• [REQUIRED WORK] Count up the lines below that include the string "dziecka" and report the number by itself.

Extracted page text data
========

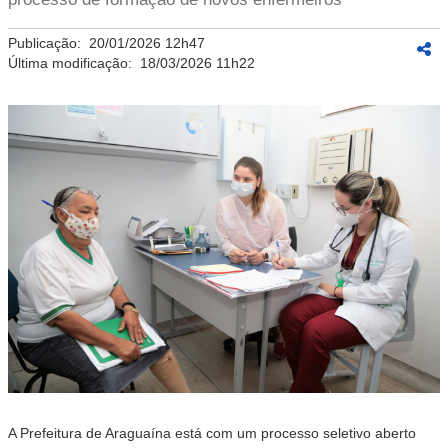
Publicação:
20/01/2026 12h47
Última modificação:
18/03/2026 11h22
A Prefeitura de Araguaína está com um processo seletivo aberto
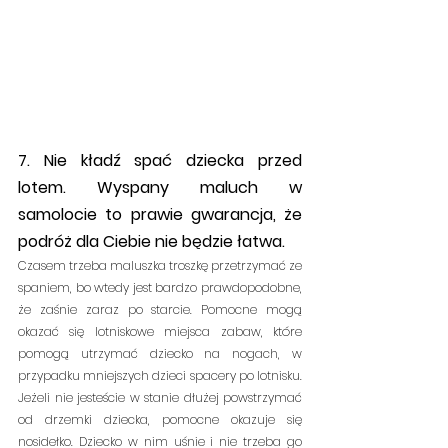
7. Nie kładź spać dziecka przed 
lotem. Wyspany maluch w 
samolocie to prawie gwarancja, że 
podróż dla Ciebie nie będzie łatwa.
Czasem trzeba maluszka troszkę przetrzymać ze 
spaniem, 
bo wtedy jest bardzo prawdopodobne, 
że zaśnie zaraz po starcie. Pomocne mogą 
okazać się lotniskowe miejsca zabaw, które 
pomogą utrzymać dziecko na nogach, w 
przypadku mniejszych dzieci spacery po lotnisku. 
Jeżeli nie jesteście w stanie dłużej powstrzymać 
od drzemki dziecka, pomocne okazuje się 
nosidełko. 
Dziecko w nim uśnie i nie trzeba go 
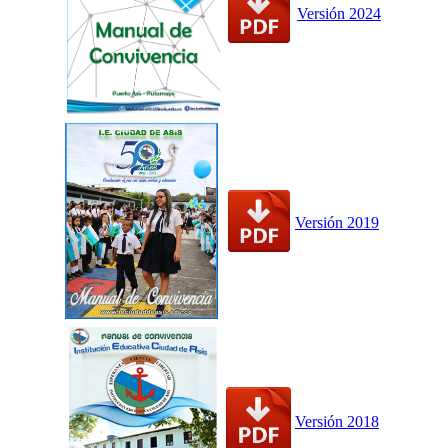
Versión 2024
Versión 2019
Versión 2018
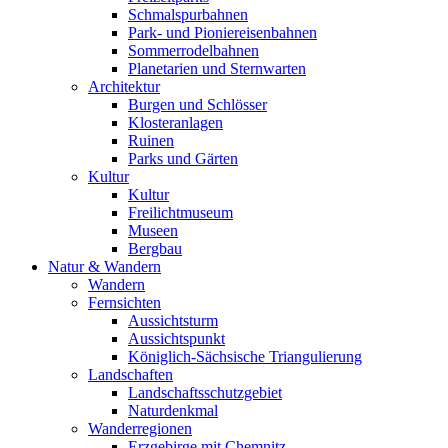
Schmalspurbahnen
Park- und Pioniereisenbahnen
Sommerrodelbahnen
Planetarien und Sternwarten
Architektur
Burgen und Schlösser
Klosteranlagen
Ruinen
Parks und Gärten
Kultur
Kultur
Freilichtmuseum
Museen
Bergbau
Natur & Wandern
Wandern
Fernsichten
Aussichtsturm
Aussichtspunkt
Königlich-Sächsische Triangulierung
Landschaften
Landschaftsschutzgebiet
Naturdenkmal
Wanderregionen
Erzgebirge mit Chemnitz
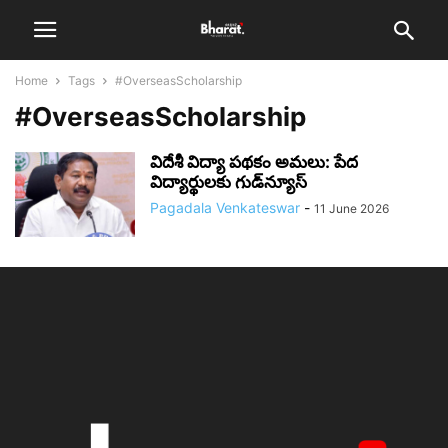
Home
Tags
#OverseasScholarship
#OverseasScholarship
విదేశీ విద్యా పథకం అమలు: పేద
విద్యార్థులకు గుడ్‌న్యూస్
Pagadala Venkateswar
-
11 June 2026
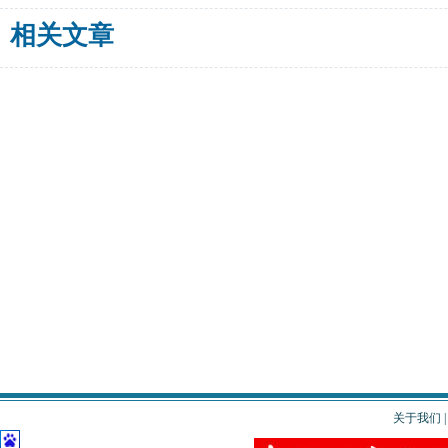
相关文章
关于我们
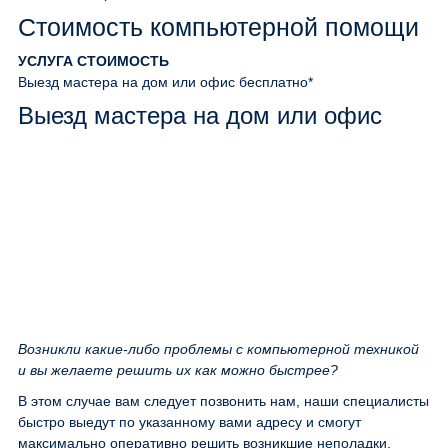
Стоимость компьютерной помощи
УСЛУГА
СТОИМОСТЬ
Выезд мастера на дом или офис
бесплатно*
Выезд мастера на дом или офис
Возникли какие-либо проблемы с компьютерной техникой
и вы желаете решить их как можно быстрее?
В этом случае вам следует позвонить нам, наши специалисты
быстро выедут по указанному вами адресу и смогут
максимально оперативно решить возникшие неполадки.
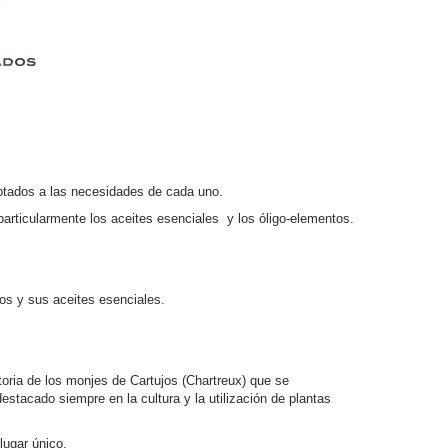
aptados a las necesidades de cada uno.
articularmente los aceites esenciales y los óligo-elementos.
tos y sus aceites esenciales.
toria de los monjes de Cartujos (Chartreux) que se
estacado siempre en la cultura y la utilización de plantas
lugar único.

========

• [SOLUTION] 2